|Scientific Python Packaging||Andy Terrel||10/19/12 9:10 AM|
It looks like our doodle poll comes in with several options, but
Anthony and I like Tuesday 11 CST (GMT -5).
My preference for the call would be to use G+ hangouts, so if you are
interested, friend me now.
The topic is somewhat fluid but here are the high points.
1) What do we want to be able to package?
-- MPI dependent libraries (which means compiler dependent).
-- Portable setup on various machines
-- Benchmarks and tests to show things are actually working.

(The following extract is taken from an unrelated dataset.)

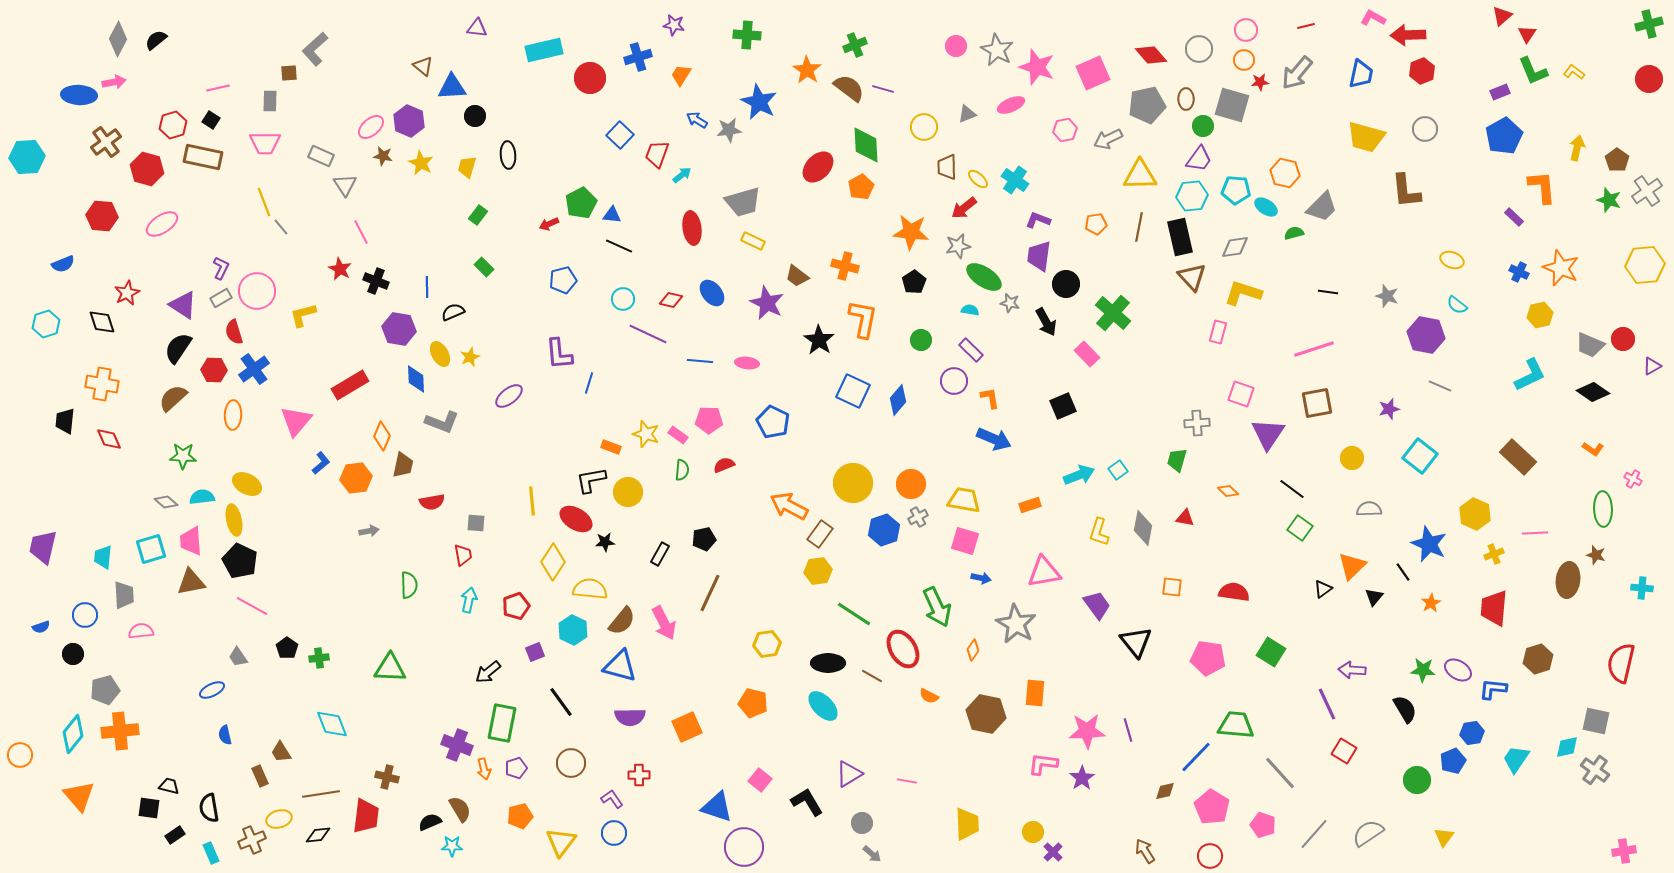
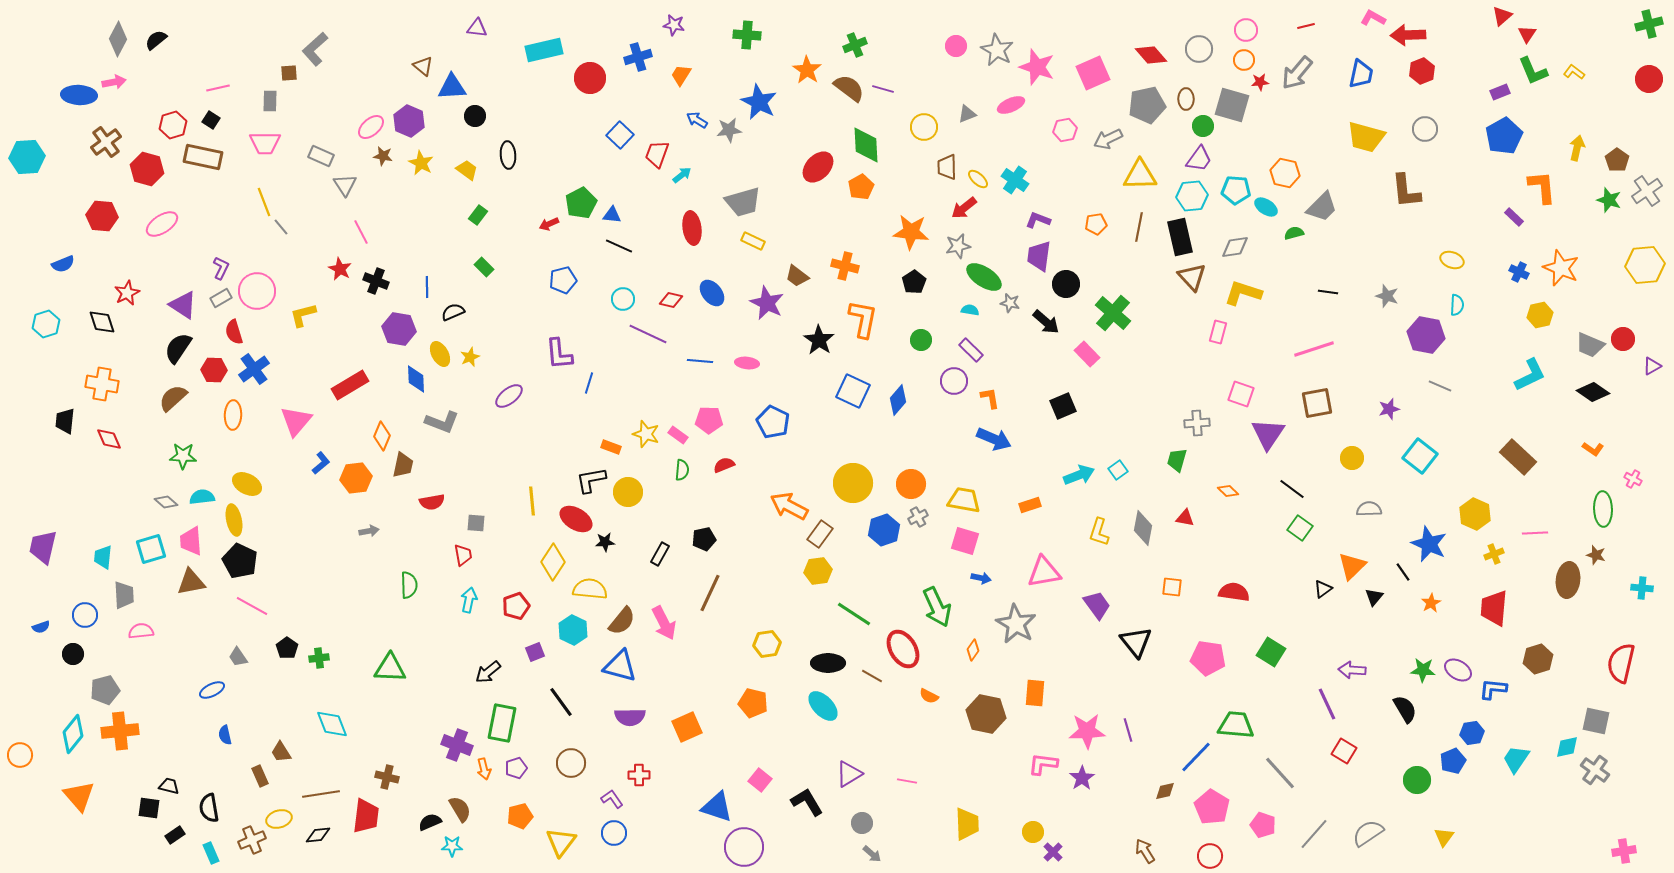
yellow trapezoid at (467, 167): moved 3 px down; rotated 110 degrees clockwise
cyan semicircle at (1457, 305): rotated 125 degrees counterclockwise
black arrow at (1046, 322): rotated 20 degrees counterclockwise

-- A large set of complete libraries
2) My focus is on pyHPC tools, but what do we need from the community?
-- A better disttools
-- Funding for products
-- User stories for getting vendor buy in
3) Anything else?
If you are coming please reply to this thread and introduce yourself
so we can skip that in the call.
|Re: Scientific Python Packaging||Andy Terrel||10/19/12 9:15 AM|
To start off introductions. My name is Andy Terrel, I primarily work
on CFD codes and run Python on TACC's supercomputers .
|Re: Scientific Python Packaging||David||10/19/12 9:45 AM|
I'd like to join the discussion as well. My name is David Cournapeau,
and I have worked on Numpy/scipy for a couple of years now. One of the
things I have been working on is build/packaging issues around
numpy/scipy, and I am currently working on Bento, a sane packaging
solution for python (https://github.com/cournape/Bento)
|Re: Scientific Python Packaging||ilan||10/19/12 9:57 AM|
I'd also like to join in. Tuesday (Oct 23rd) at 11am CST sounds good.
I used to maintain EPD for many years and am aware of many of the
pain points in Python packaging.
|Re: Scientific Python Packaging||Aron Ahmadia||10/19/12 10:43 AM|
Thanks for hosting, I will join as well and volunteer for taking minutes unless anybody has any objections.
I'm formerly a staff scientist at the Supercomputing Laboratory at KAUST, I was responsible for the Python stack on our BlueGene/P supercomputer. I would also like to invite Samuel John, the maintainer of a good chunk of the Python stack on OS X, to the call. I don't have an email address for him, can somebody with more Twitter experience than me ping him @samueljohn_de?
Should I set up a Calendar invite so there's no time zone confusion?
|Re: Scientific Python Packaging||Andy Terrel||10/19/12 10:48 AM|
On Fri, Oct 19, 2012 at 12:43 PM, Aron Ahmadia <ar...@ahmadia.net> wrote:I'll do that.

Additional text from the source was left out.